(WHAT THE TASK REQUIRES):
Leaving out all pictures, transcribe the lines below exactly, from the first through the line containing "znamy przyczynę".

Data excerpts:
--
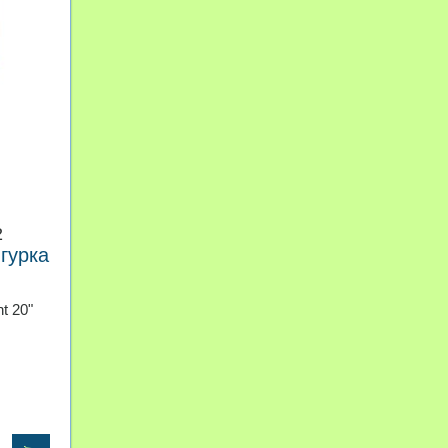
2
гурка
t 20"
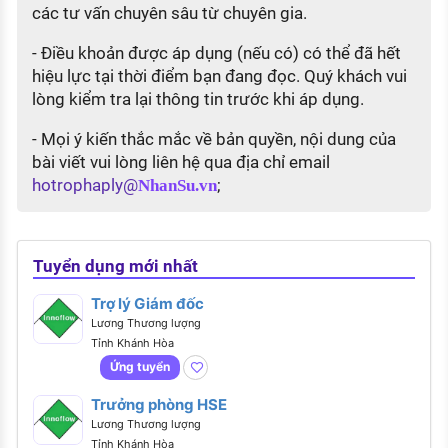
các tư vấn chuyên sâu từ chuyên gia.
- Điều khoản được áp dụng (nếu có) có thể đã hết
hiệu lực tại thời điểm bạn đang đọc. Quý khách vui
lòng kiểm tra lại thông tin trước khi áp dụng.
- Mọi ý kiến thắc mắc về bản quyền, nội dung của
bài viết vui lòng liên hệ qua địa chỉ email
hotrophaply@
;
NhanSu.vn
Tuyển dụng mới nhất
Trợ lý Giám đốc
Lương Thương lượng
Tỉnh Khánh Hòa
Ứng tuyển
Trưởng phòng HSE
Lương Thương lượng
Tỉnh Khánh Hòa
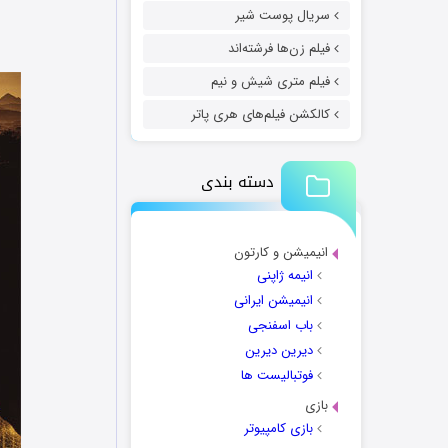
سریال پوست شیر
فیلم زن‌ها فرشته‌اند
فیلم متری شیش و نیم
کالکشن فیلم‌های هری پاتر
دسته بندی
انیمیشن و کارتون
انیمه ژاپنی
انیمیشن ایرانی
باب اسفنجی
دیرین دیرین
فوتبالیست ها
بازی
بازی کامپیوتر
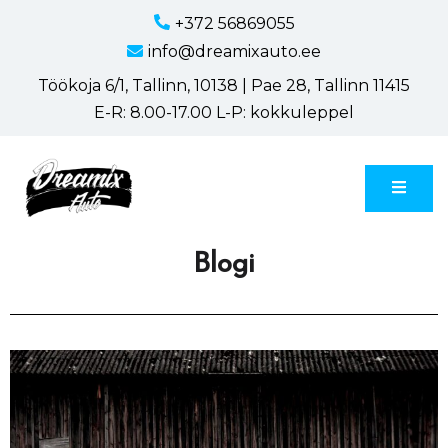
+372 56869055
info@dreamixauto.ee
Töökoja 6/1, Tallinn, 10138 | Pae 28, Tallinn 11415
E-R: 8.00-17.00 L-P: kokkuleppel
Dreamix Auto
Blogi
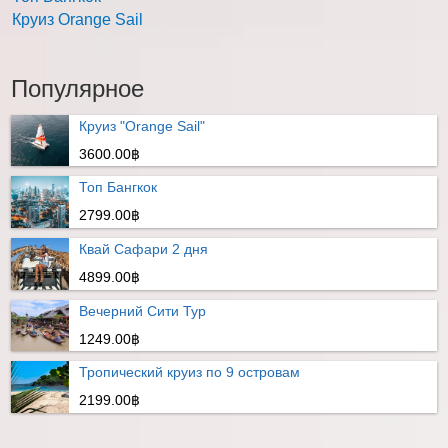
Круиз Orange Sail
Популярное
Круиз "Orange Sail"
3600.00฿
Топ Бангкок
2799.00฿
Квай Сафари 2 дня
4899.00฿
Вечерний Сити Тур
1249.00฿
Тропический круиз по 9 островам
2199.00฿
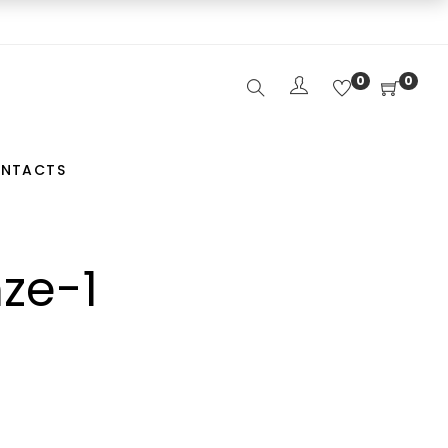
0
0
NTACTS
ze-1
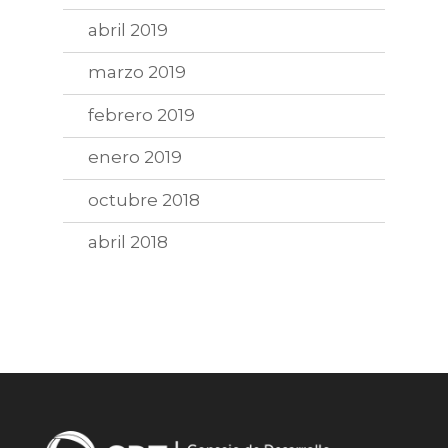
abril 2019
marzo 2019
febrero 2019
enero 2019
octubre 2018
abril 2018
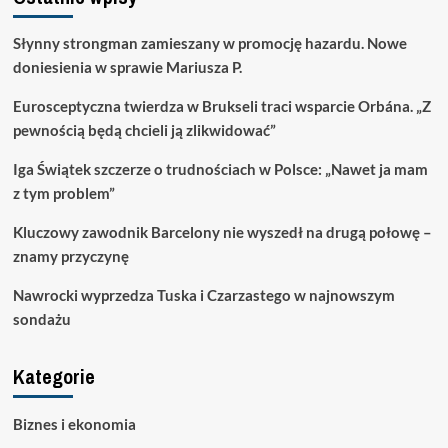
Słynny strongman zamieszany w promocję hazardu. Nowe
doniesienia w sprawie Mariusza P.
Eurosceptyczna twierdza w Brukseli traci wsparcie Orbána. „Z
pewnością będą chcieli ją zlikwidować”
Iga Świątek szczerze o trudnościach w Polsce: „Nawet ja mam
z tym problem”
Kluczowy zawodnik Barcelony nie wyszedł na drugą połowę –
znamy przyczynę
Nawrocki wyprzedza Tuska i Czarzastego w najnowszym
sondażu
Kategorie
Biznes i ekonomia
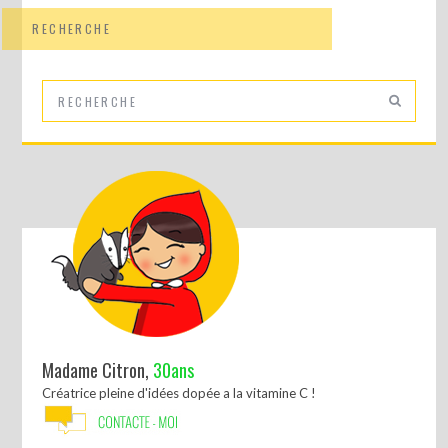
RECHERCHE
Madame Citron,
30ans
Créatrice pleine d'idées dopée a la vitamine C !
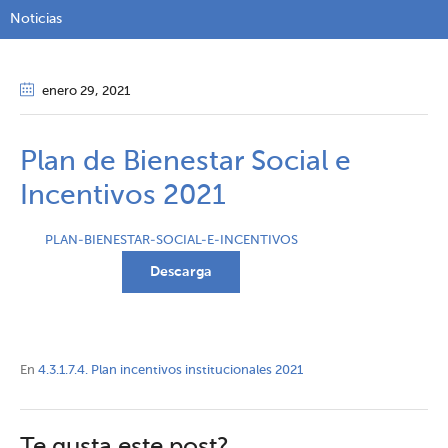
Noticias
enero 29
, 2021
Plan de Bienestar Social e
Incentivos 2021
PLAN-BIENESTAR-SOCIAL-E-INCENTIVOS
Descarga
En
4.3.1.7.4. Plan incentivos institucionales 2021
Te gusta este post?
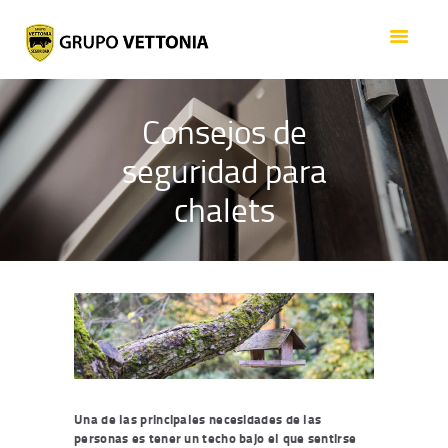
ACERCA DE VETTONIA
SEGURIDAD
SERVICIOS
Consejos de
EMPLEO
seguridad para
GRUPO
CONTACTO
chalets
Una de las principales necesidades de las
personas es tener un techo bajo el que sentirse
--
(OUTPUT):
2
гурка
t 20"
các tư vấn chuyên sâu từ chuyên gia.
- Điều khoản được áp dụng (nếu có) có thể đã hết
hiệu lực tại thời điểm bạn đang đọc. Quý khách vui
lòng kiểm tra lại thông tin trước khi áp dụng.
- Mọi ý kiến thắc mắc về bản quyền, nội dung của
bài viết vui lòng liên hệ qua địa chỉ email
hotrophaply@
;
NhanSu.vn
Tuyển dụng mới nhất
Trợ lý Giám đốc
Lương Thương lượng
Tỉnh Khánh Hòa
Ứng tuyển
Trưởng phòng HSE
Lương Thương lượng
Tỉnh Khánh Hòa
سریال پوست شیر
فیلم زن‌ها فرشته‌اند
فیلم متری شیش و نیم
کالکشن فیلم‌های هری پاتر
دسته بندی
انیمیشن و کارتون
انیمه ژاپنی
انیمیشن ایرانی
باب اسفنجی
دیرین دیرین
فوتبالیست ها
بازی
بازی کامپیوتر
+372 56869055
info@dreamixauto.ee
Töökoja 6/1, Tallinn, 10138 | Pae 28, Tallinn 11415
E-R: 8.00-17.00 L-P: kokkuleppel
Dreamix Auto
Blogi
Круиз Orange Sail
Популярное
Круиз "Orange Sail"
3600.00฿
Топ Бангкок
2799.00฿
Квай Сафари 2 дня
4899.00฿
Вечерний Сити Тур
1249.00฿
Тропический круиз по 9 островам
2199.00฿
0
0
NTACTS
ze-1
abril 2019
marzo 2019
febrero 2019
enero 2019
octubre 2018
abril 2018
Słynny strongman zamieszany w promocję hazardu. Nowe
doniesienia w sprawie Mariusza P.
Eurosceptyczna twierdza w Brukseli traci wsparcie Orbána. „Z
pewnością będą chcieli ją zlikwidować”
Iga Świątek szczerze o trudnościach w Polsce: „Nawet ja mam
z tym problem”
Kluczowy zawodnik Barcelony nie wyszedł na drugą połowę –
znamy przyczynę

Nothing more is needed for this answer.